START Dataset

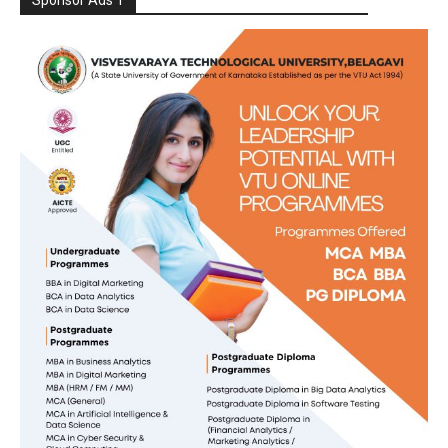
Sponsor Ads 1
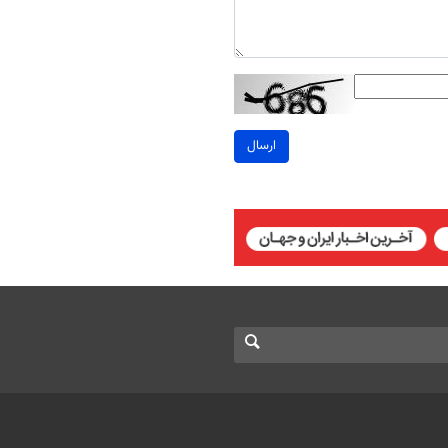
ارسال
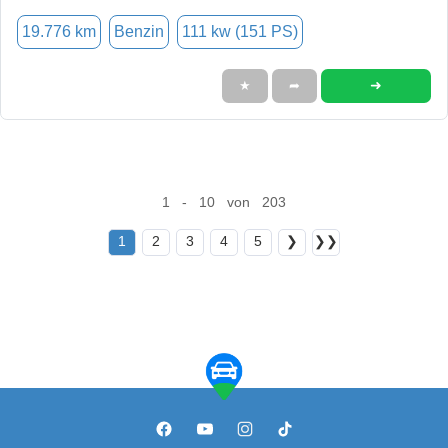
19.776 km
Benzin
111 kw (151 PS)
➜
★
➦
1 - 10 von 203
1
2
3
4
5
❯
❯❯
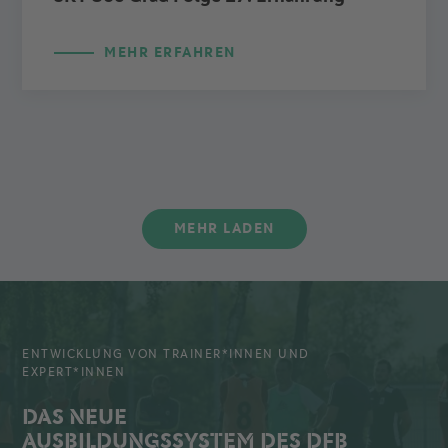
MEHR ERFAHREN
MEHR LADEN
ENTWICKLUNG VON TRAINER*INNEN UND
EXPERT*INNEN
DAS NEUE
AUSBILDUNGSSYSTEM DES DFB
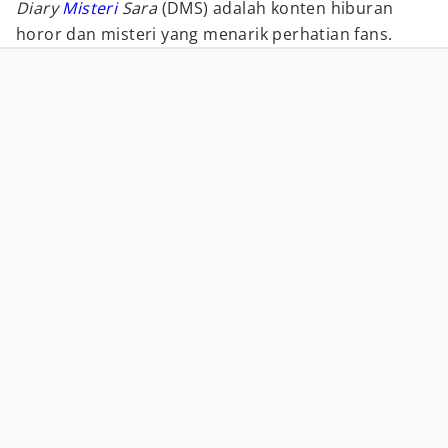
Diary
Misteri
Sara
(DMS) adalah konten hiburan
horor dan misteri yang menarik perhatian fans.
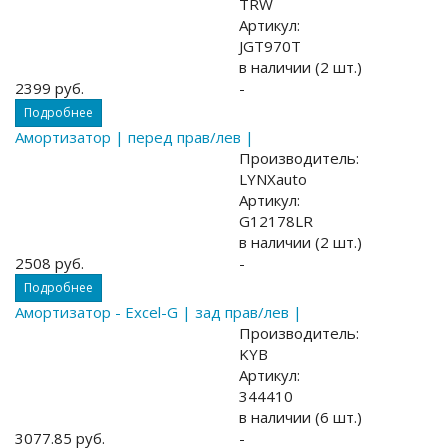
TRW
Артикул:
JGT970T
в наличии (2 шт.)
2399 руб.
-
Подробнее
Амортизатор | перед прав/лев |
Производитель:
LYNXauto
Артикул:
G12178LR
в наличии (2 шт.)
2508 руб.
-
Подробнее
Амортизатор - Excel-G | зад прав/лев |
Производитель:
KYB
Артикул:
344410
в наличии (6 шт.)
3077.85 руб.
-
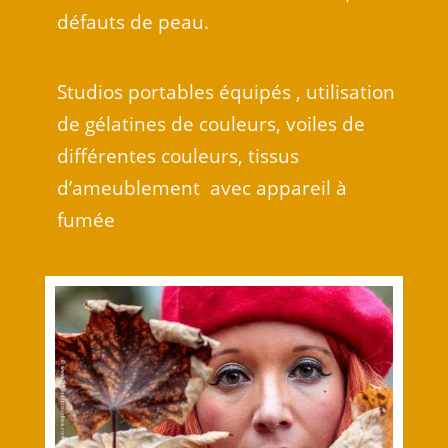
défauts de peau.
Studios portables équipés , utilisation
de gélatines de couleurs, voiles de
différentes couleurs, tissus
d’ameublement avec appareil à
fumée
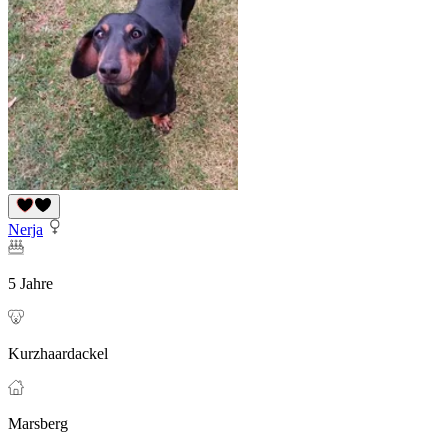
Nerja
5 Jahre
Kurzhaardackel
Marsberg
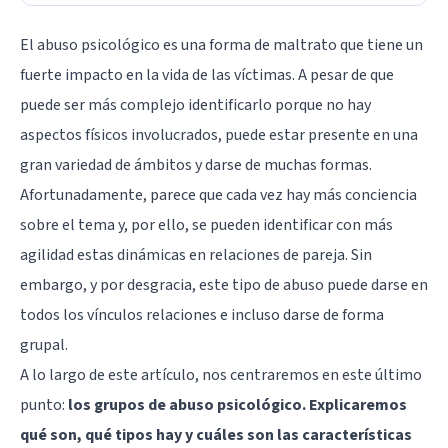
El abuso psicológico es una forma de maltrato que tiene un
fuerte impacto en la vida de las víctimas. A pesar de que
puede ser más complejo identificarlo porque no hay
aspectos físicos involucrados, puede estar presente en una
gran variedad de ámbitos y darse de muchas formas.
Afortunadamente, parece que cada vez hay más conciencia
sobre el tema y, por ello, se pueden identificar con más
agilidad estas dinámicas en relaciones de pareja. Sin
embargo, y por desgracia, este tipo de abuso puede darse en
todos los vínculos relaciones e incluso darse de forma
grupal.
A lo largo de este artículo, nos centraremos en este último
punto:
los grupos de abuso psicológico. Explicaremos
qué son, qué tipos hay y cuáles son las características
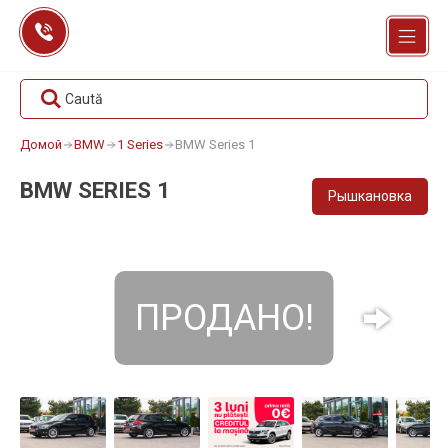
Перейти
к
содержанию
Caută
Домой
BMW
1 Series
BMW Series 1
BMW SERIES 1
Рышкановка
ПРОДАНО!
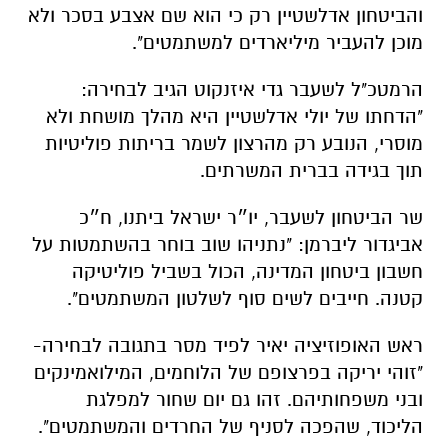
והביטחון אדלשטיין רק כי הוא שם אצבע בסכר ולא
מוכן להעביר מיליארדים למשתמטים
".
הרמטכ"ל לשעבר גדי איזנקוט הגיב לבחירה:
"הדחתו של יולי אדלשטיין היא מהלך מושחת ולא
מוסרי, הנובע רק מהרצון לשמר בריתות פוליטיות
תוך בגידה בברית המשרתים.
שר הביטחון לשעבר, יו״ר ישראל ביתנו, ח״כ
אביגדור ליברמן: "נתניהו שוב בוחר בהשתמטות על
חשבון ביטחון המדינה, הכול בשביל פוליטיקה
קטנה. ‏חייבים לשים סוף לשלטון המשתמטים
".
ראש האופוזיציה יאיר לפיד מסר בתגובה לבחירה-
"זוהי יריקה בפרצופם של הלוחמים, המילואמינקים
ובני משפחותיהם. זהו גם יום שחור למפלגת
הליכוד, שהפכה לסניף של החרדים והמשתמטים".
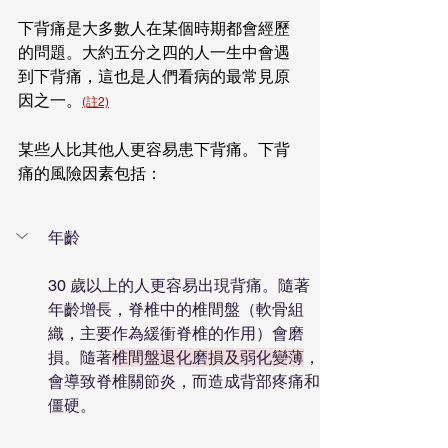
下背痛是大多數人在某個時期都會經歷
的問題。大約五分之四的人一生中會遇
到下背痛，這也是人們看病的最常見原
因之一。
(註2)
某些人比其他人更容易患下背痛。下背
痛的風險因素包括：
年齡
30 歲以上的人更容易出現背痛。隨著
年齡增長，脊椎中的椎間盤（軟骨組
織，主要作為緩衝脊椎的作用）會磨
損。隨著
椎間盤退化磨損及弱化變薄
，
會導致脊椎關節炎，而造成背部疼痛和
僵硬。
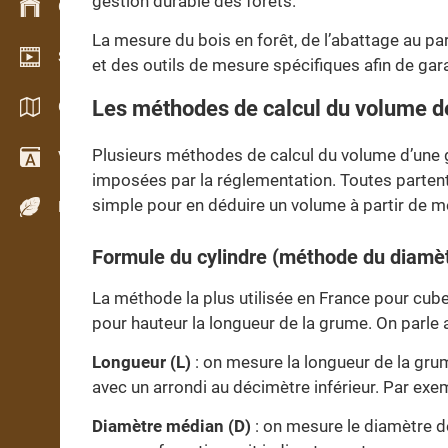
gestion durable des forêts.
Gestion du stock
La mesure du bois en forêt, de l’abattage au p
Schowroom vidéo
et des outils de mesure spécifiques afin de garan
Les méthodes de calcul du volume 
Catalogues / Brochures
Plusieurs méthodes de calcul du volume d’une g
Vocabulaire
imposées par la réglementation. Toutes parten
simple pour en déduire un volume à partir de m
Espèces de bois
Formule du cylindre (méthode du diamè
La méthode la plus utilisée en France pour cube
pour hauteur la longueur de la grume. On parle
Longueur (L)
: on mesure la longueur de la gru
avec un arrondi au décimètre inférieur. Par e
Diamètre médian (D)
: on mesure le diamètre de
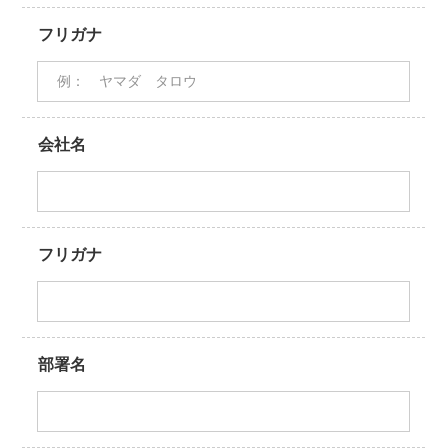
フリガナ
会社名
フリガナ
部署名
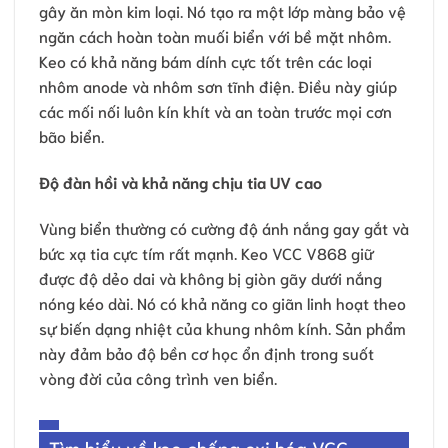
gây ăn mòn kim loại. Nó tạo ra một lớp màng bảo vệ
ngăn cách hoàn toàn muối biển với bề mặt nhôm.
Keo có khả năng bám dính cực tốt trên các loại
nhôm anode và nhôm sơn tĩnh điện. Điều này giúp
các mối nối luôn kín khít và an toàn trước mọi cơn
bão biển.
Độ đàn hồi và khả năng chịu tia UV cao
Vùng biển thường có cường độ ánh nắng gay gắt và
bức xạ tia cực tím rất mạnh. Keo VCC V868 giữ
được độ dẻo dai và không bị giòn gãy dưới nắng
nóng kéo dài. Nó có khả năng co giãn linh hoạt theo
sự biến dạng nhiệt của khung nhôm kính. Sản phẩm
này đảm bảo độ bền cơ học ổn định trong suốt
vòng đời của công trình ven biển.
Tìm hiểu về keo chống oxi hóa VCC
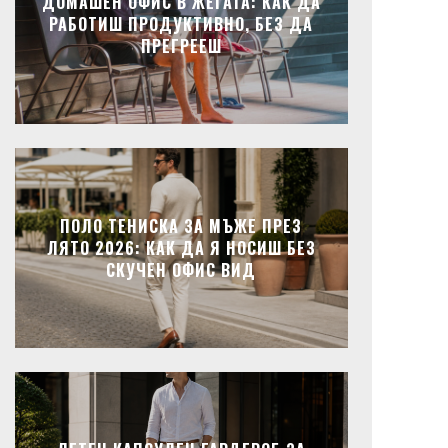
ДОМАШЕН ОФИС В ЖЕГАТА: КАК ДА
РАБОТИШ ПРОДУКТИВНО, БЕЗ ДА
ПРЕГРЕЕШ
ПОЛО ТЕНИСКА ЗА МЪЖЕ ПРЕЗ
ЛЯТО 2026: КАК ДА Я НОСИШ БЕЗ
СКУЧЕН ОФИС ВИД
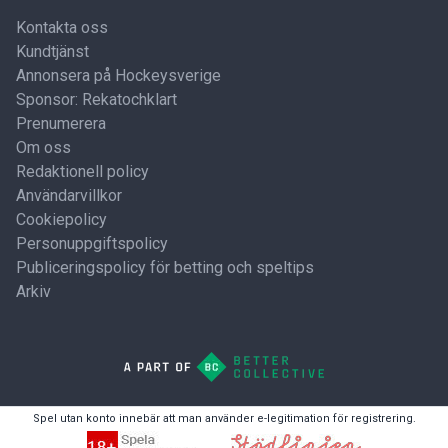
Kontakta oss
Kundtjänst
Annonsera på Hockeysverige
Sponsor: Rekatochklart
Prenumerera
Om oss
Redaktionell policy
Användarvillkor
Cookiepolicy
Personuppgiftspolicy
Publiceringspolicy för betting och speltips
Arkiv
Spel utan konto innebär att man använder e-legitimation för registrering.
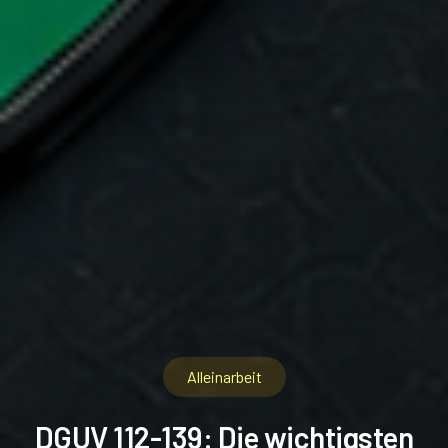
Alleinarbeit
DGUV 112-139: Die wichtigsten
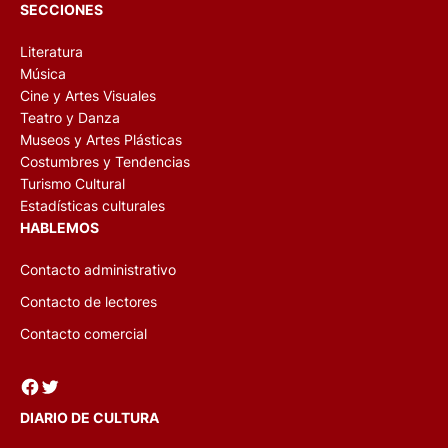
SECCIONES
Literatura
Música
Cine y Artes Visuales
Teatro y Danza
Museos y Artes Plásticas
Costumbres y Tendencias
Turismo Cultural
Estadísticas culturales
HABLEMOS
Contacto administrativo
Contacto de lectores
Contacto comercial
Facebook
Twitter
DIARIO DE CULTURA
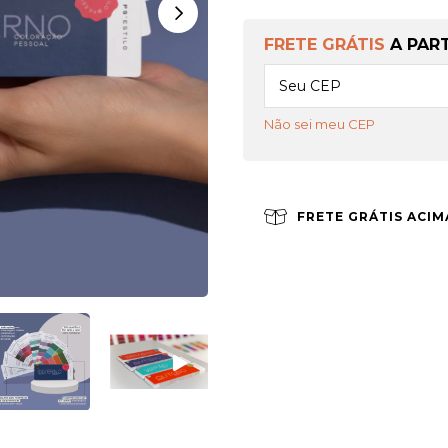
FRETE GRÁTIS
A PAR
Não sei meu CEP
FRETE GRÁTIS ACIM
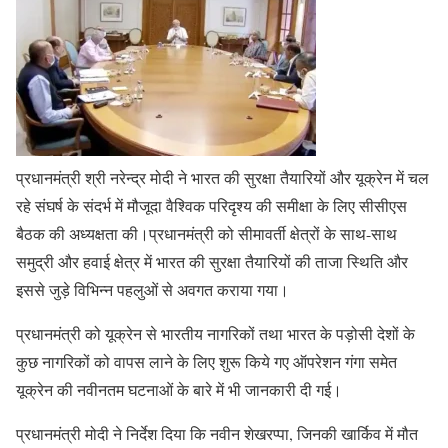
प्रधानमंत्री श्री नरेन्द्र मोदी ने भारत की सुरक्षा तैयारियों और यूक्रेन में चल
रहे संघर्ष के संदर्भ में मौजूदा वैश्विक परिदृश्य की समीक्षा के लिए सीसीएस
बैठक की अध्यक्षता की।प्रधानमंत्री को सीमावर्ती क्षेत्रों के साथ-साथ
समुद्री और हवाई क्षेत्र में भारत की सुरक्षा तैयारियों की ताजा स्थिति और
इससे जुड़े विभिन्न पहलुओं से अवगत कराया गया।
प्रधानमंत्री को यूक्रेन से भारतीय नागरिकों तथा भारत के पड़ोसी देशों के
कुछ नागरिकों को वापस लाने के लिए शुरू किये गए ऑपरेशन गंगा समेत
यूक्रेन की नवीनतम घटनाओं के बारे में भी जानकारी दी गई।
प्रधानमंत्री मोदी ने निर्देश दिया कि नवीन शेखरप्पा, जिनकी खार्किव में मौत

END Dataset

In the copy, each entry above must match exactly, and no picture may be carried over.

Sponsor Ads 1
ارسال
19.776 km
Benzin
111 kw (151 PS)
➜
★
➦
1 - 10 von 203
1
2
3
4
5
❯
❯❯
MEHR ERFAHREN
MEHR LADEN
ENTWICKLUNG VON TRAINER*INNEN UND
EXPERT*INNEN
DAS NEUE
AUSBILDUNGSSYSTEM DES DFB
Diary
Misteri
Sara
(DMS) adalah konten hiburan
horor dan misteri yang menarik perhatian fans.
TRW
Артикул:
JGT970T
в наличии (2 шт.)
2399 руб.
-
Подробнее
Амортизатор | перед прав/лев |
Производитель:
LYNXauto
Артикул:
G12178LR
в наличии (2 шт.)
2508 руб.
-
Подробнее
Амортизатор - Excel-G | зад прав/лев |
Производитель:
KYB
Артикул:
344410
в наличии (6 шт.)
3077.85 руб.
-
défauts de peau.
Studios portables équipés , utilisation
de gélatines de couleurs, voiles de
différentes couleurs, tissus
d’ameublement avec appareil à
fumée
Nerja
5 Jahre
Kurzhaardackel
Marsberg
El abuso psicológico es una forma de maltrato que tiene un
fuerte impacto en la vida de las víctimas. A pesar de que
puede ser más complejo identificarlo porque no hay
aspectos físicos involucrados, puede estar presente en una
gran variedad de ámbitos y darse de muchas formas.
Afortunadamente, parece que cada vez hay más conciencia
sobre el tema y, por ello, se pueden identificar con más
agilidad estas dinámicas en relaciones de pareja. Sin
embargo, y por desgracia, este tipo de abuso puede darse en
todos los vínculos relaciones e incluso darse de forma
grupal.
A lo largo de este artículo, nos centraremos en este último
punto:
los grupos de abuso psicológico. Explicaremos
qué son, qué tipos hay y cuáles son las características
Перейти
к
содержанию
Caută
Домой
BMW
1 Series
BMW Series 1
BMW SERIES 1
Рышкановка
ПРОДАНО!
והביטחון אדלשטיין רק כי הוא שם אצבע בסכר ולא
מוכן להעביר מיליארדים למשתמטים
".
הרמטכ"ל לשעבר גדי איזנקוט הגיב לבחירה:
"הדחתו של יולי אדלשטיין היא מהלך מושחת ולא
מוסרי, הנובע רק מהרצון לשמר בריתות פוליטיות
תוך בגידה בברית המשרתים.
שר הביטחון לשעבר, יו״ר ישראל ביתנו, ח״כ
אביגדור ליברמן: "נתניהו שוב בוחר בהשתמטות על
חשבון ביטחון המדינה, הכול בשביל פוליטיקה
קטנה. ‏חייבים לשים סוף לשלטון המשתמטים
".
ראש האופוזיציה יאיר לפיד מסר בתגובה לבחירה-
"זוהי יריקה בפרצופם של הלוחמים, המילואמינקים
ובני משפחותיהם. זהו גם יום שחור למפלגת
הליכוד, שהפכה לסניף של החרדים והמשתמטים".
下背痛是大多數人在某個時期都會經歷
的問題。大約五分之四的人一生中會遇
到下背痛，這也是人們看病的最常見原
因之一。
(註2)
某些人比其他人更容易患下背痛。下背
痛的風險因素包括：
年齡
30 歲以上的人更容易出現背痛。隨著
年齡增長，脊椎中的椎間盤（軟骨組
織，主要作為緩衝脊椎的作用）會磨
損。隨著
椎間盤退化磨損及弱化變薄
，
會導致脊椎關節炎，而造成背部疼痛和
僵硬。
gestion durable des forêts.
Gestion du stock
La mesure du bois en forêt, de l’abattage au p
Schowroom vidéo
et des outils de mesure spécifiques afin de garan
Les méthodes de calcul du volume 
Catalogues / Brochures
Plusieurs méthodes de calcul du volume d’une g
Vocabulaire
imposées par la réglementation. Toutes parten
simple pour en déduire un volume à partir de m
Espèces de bois
Formule du cylindre (méthode du diamè
La méthode la plus utilisée en France pour cube
pour hauteur la longueur de la grume. On parle
Longueur (L)
: on mesure la longueur de la gru
avec un arrondi au décimètre inférieur. Par e
Diamètre médian (D)
: on mesure le diamètre de
フリガナ
会社名
フリガナ
部署名
gây ăn mòn kim loại. Nó tạo ra một lớp màng bảo vệ
ngăn cách hoàn toàn muối biển với bề mặt nhôm.
Keo có khả năng bám dính cực tốt trên các loại
nhôm anode và nhôm sơn tĩnh điện. Điều này giúp
các mối nối luôn kín khít và an toàn trước mọi cơn
bão biển.
Độ đàn hồi và khả năng chịu tia UV cao
Vùng biển thường có cường độ ánh nắng gay gắt và
bức xạ tia cực tím rất mạnh. Keo VCC V868 giữ
được độ dẻo dai và không bị giòn gãy dưới nắng
nóng kéo dài. Nó có khả năng co giãn linh hoạt theo
sự biến dạng nhiệt của khung nhôm kính. Sản phẩm
này đảm bảo độ bền cơ học ổn định trong suốt
vòng đời của công trình ven biển.
Tìm hiểu về keo chống oxi hóa VCC
ДОМАШЕН ОФИС В ЖЕГАТА: КАК ДА
РАБОТИШ ПРОДУКТИВНО, БЕЗ ДА
ПРЕГРЕЕШ
ПОЛО ТЕНИСКА ЗА МЪЖЕ ПРЕЗ
ЛЯТО 2026: КАК ДА Я НОСИШ БЕЗ
СКУЧЕН ОФИС ВИД
Kontakta oss
Kundtjänst
Annonsera på Hockeysverige
Sponsor: Rekatochklart
Prenumerera
Om oss
Redaktionell policy
Användarvillkor
Cookiepolicy
Personuppgiftspolicy
Publiceringspolicy för betting och speltips
Arkiv
Spel utan konto innebär att man använder e-legitimation för registrering.
Alleinarbeit
DGUV 112-139: Die wichtigsten
SECCIONES
Literatura
Música
Cine y Artes Visuales
Teatro y Danza
Museos y Artes Plásticas
Costumbres y Tendencias
Turismo Cultural
Estadísticas culturales
HABLEMOS
Contacto administrativo
Contacto de lectores
Contacto comercial
Facebook
Twitter
DIARIO DE CULTURA
FRETE GRÁTIS
A PAR
Não sei meu CEP
FRETE GRÁTIS ACIM
प्रधानमंत्री श्री नरेन्द्र मोदी ने भारत की सुरक्षा तैयारियों और यूक्रेन में चल
रहे संघर्ष के संदर्भ में मौजूदा वैश्विक परिदृश्य की समीक्षा के लिए सीसीएस
बैठक की अध्यक्षता की।प्रधानमंत्री को सीमावर्ती क्षेत्रों के साथ-साथ
समुद्री और हवाई क्षेत्र में भारत की सुरक्षा तैयारियों की ताजा स्थिति और
इससे जुड़े विभिन्न पहलुओं से अवगत कराया गया।
प्रधानमंत्री को यूक्रेन से भारतीय नागरिकों तथा भारत के पड़ोसी देशों के
कुछ नागरिकों को वापस लाने के लिए शुरू किये गए ऑपरेशन गंगा समेत
यूक्रेन की नवीनतम घटनाओं के बारे में भी जानकारी दी गई।
प्रधानमंत्री मोदी ने निर्देश दिया कि नवीन शेखरप्पा, जिनकी खार्किव में मौत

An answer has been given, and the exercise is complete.